Source Generators
Nexum.SourceGenerators is an optional Roslyn incremental source generator that accelerates dispatch. The runtime in Nexum works standalone without it — you can start without the generator and opt in later when you need the extra performance or compile-time safety.
Tiered architecture
The generator ships three tiers, each building on the previous one.
| Tier | Technique | Overhead vs Runtime | Allocations |
|---|---|---|---|
| 1 — Runtime | Polymorphic handler cache, reflection-based resolution | baseline | 0 B |
| 2 — Compiled Pipeline | Source-generated pipeline delegates, monomorphized dispatch | 1.32× faster | 0 B |
| 3 — Interceptors | Roslyn Interceptors replace DispatchAsync call sites at compile time |
1.52× faster | 0 B |
All tiers produce zero allocations on the hot path. Tier 3 uses Roslyn Interceptors (stable since .NET 9.0.2xx SDK) to eliminate virtual dispatch entirely — the compiler rewrites the call site to point directly at the generated handler wrapper.
What the generator does
Tier 1 — DI registration and diagnostics
- Scans the compilation for types annotated with
[CommandHandler],[QueryHandler],[StreamQueryHandler],[NotificationHandler]usingForAttributeWithMetadataName(about 99× faster than traditionalSyntaxReceiver). - Emits a
services.AddNexum()partial method that registers every handler it found. - Reports compile-time diagnostics:
NEXUM001— handler type must not be abstract.NEXUM002— handler must implement the correct interface for its attribute.NEXUM003— duplicate handler registration for the same command/query.NEXUM004— notification exception handler must target a valid notification type.
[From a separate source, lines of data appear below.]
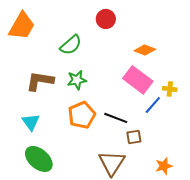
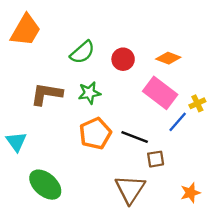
red circle: (106, 19) -> (123, 59), moved
yellow cross: (170, 89) -> (197, 103), turned -32
cyan triangle: (31, 122) -> (16, 142), moved

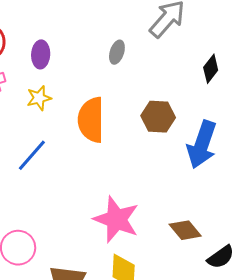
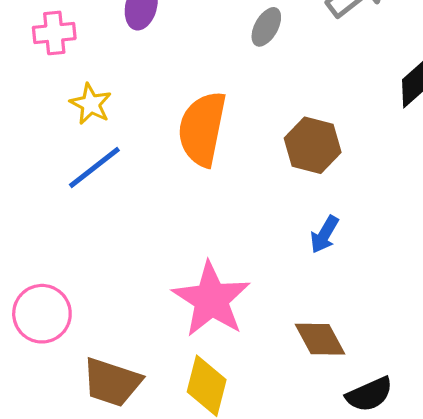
yellow star: (39, 98) -> (91, 104), moved, turned 30
blue arrow: (202, 144) -> (324, 234), moved, size x0.5

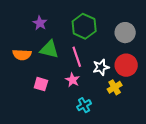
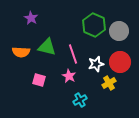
purple star: (40, 23) -> (31, 18), moved
green hexagon: (84, 26) -> (94, 25), moved

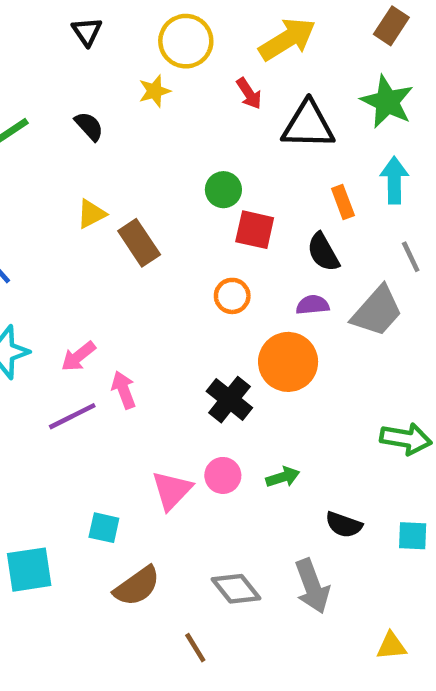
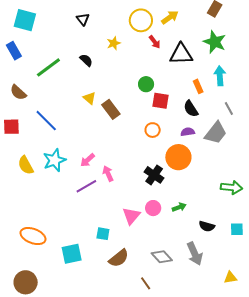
yellow arrow: (287, 39) -> (170, 17), size x0.7
yellow circle: (186, 41) -> (141, 20), moved
yellow triangle: (91, 214) -> (89, 98), turned -48

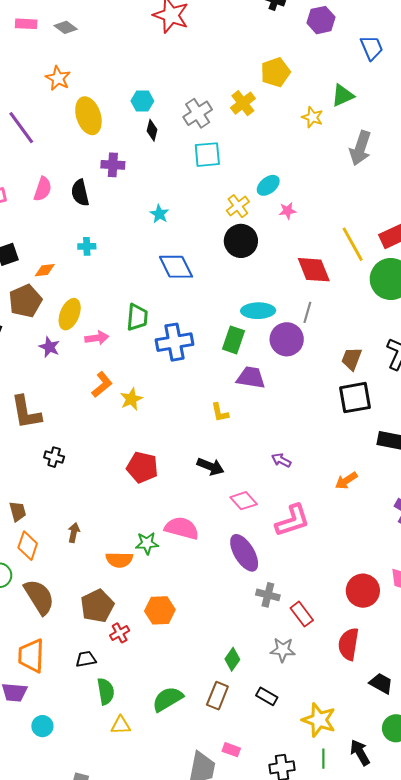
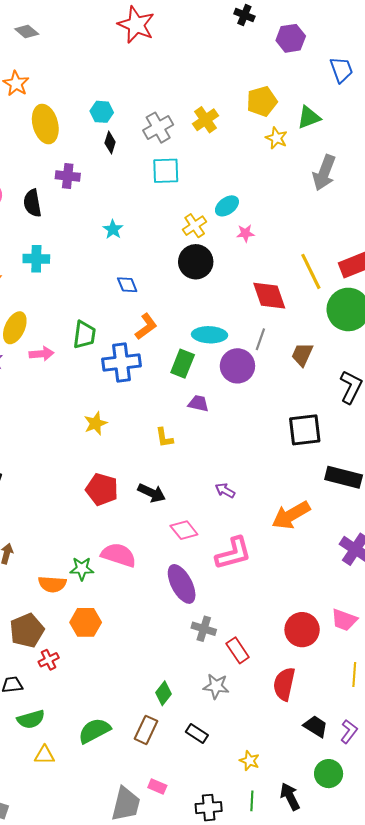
yellow pentagon: (275, 72) -> (262, 101), moved
cyan cross: (87, 246) -> (36, 259), size x1.4
blue diamond: (176, 267) -> (127, 285), size x0.6
brown trapezoid: (352, 359) -> (302, 354), moved
purple trapezoid: (251, 378) -> (198, 403), size x0.7
orange L-shape: (102, 385) -> (146, 327), moved
yellow star: (131, 399) -> (96, 423), moved
red pentagon: (142, 467) -> (102, 489), moved
orange arrow: (346, 481) -> (291, 515), size x1.6
orange hexagon: (160, 610) -> (86, 622), moved
green semicircle: (106, 691) -> (31, 719), turned 80
yellow star: (319, 720) -> (250, 761), size x0.6

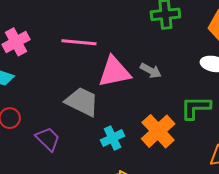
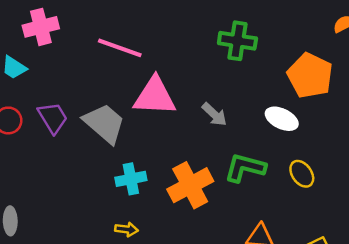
gray arrow: (151, 71) -> (214, 114), moved
purple trapezoid: (48, 139) -> (53, 118), moved

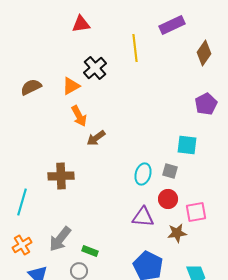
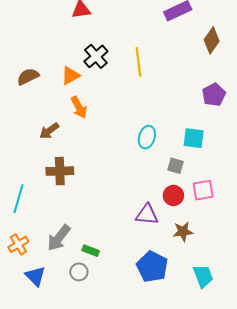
yellow line: (135, 48) -> (138, 62), moved
brown arrow: (96, 138) -> (49, 131), moved
cyan ellipse: (143, 174) -> (147, 137), moved
pink square: (196, 212) -> (203, 190), moved

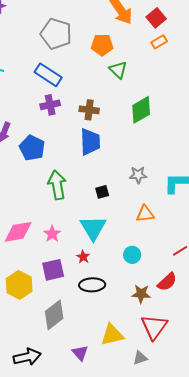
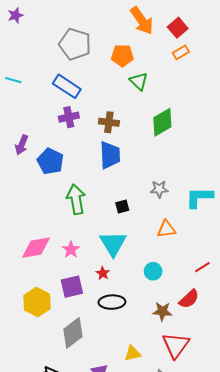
yellow triangle: (112, 335) -> (133, 353), size x0.7

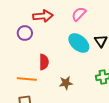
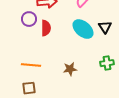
red semicircle: (44, 62) -> (46, 28), moved

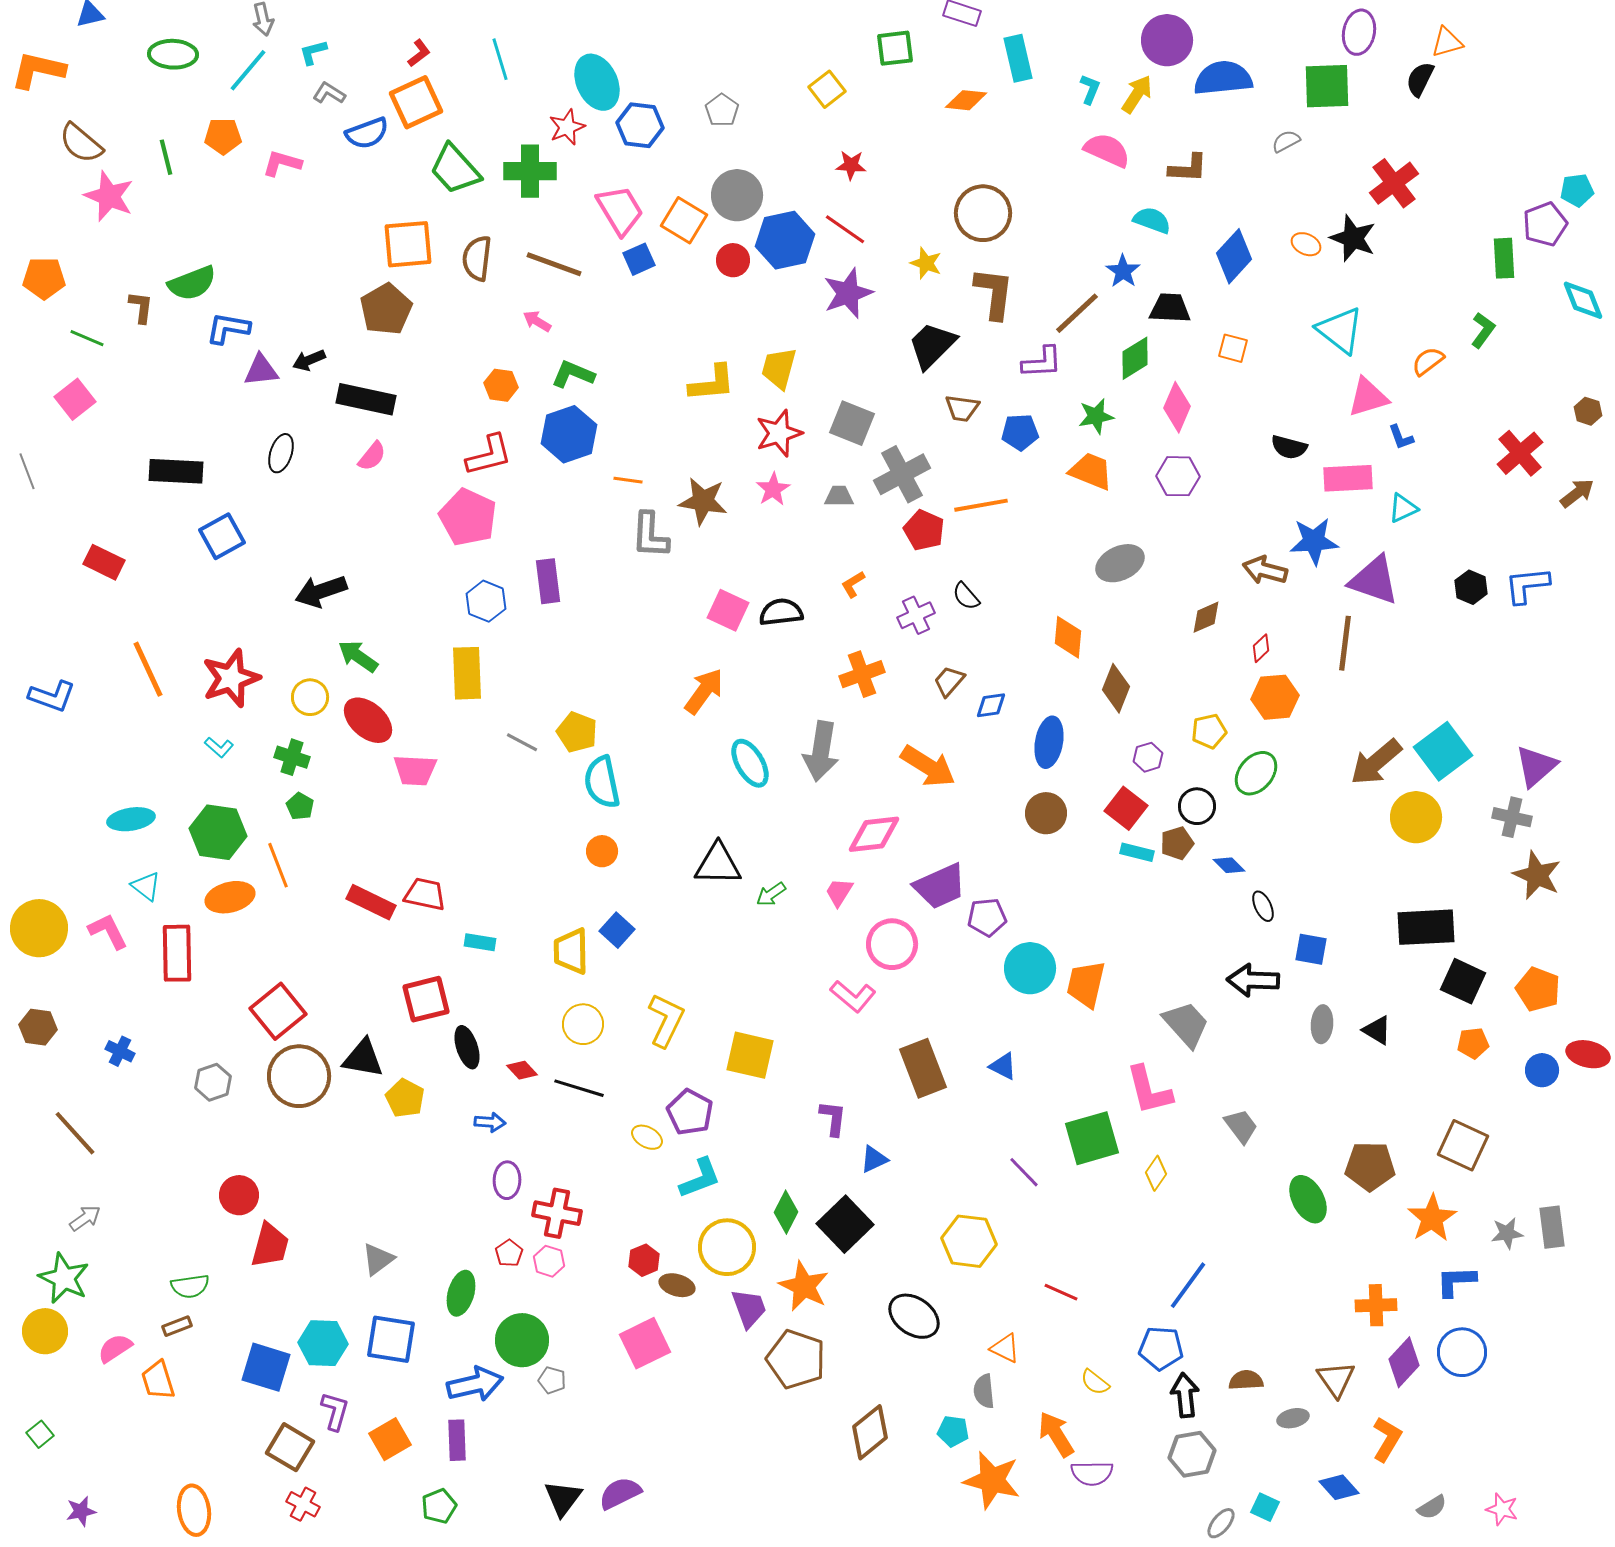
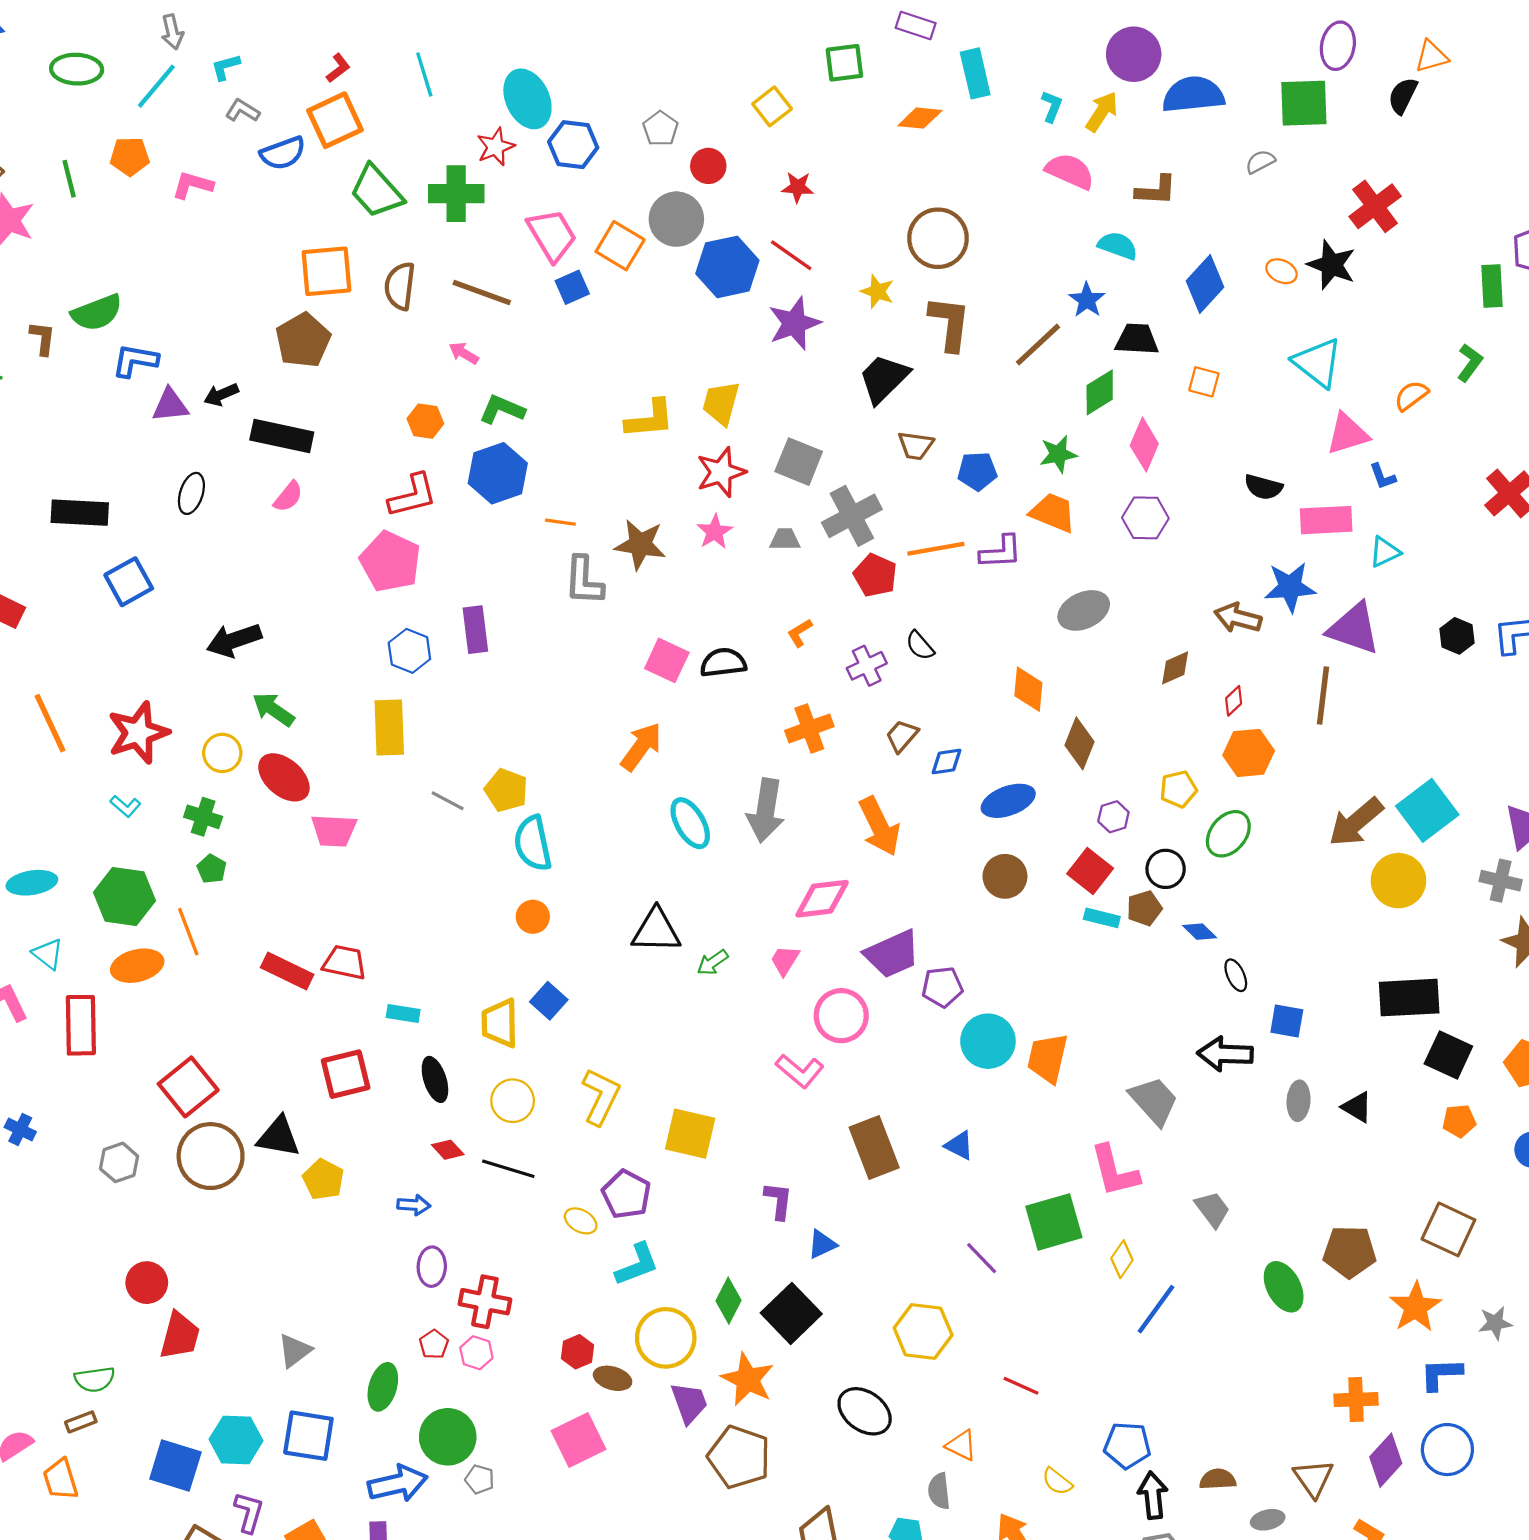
red circle: (733, 260) -> (708, 166), moved
purple L-shape: (1042, 362) -> (1001, 552), moved
blue ellipse: (1049, 742) -> (1008, 801), turned 60
orange arrow: (928, 766) -> (879, 826), turned 32
black ellipse: (467, 1047) -> (435, 1079), moved
blue line: (1188, 1285) -> (1156, 1309), moved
Tier 2 — Compiled pipelines
For every command/query the generator walks the DI graph and emits a strongly typed delegate chain. The pipeline builder is bypassed entirely at dispatch time.
Tier 3 — Interceptors
The generator emits an InterceptsLocationAttribute on a method that replaces the ICommandDispatcher.DispatchAsync call site. The runtime still ships the virtual dispatcher as a fallback for cases the compiler can't statically resolve (reflection-driven dispatch, dynamic command types, etc.).
Enabling the generator
dotnet add package Nexum.SourceGenerators
That's it. The package is marked DevelopmentDependency="true" and ships as an analyzer — no runtime assembly, no NuGet graph pollution for your consumers.
Enable interceptors (Tier 3) in your project file:
<PropertyGroup>
<InterceptorsPreviewNamespaces>$(InterceptorsPreviewNamespaces);Nexum.Generated</InterceptorsPreviewNamespaces>
</PropertyGroup>
Source Generator vs Runtime — when to choose which?
- Start with Runtime. It's fast enough for 99% of apps (1.5× faster than MediatR already).
- Add the generator when you want compile-time safety for handler discovery, or when profiling shows dispatch overhead matters.
- Enable interceptors for latency-critical hot paths where every nanosecond counts.
The dual-path design (System.Text.Json pattern) means your code does not change when you adopt or remove the generator — only the .csproj does.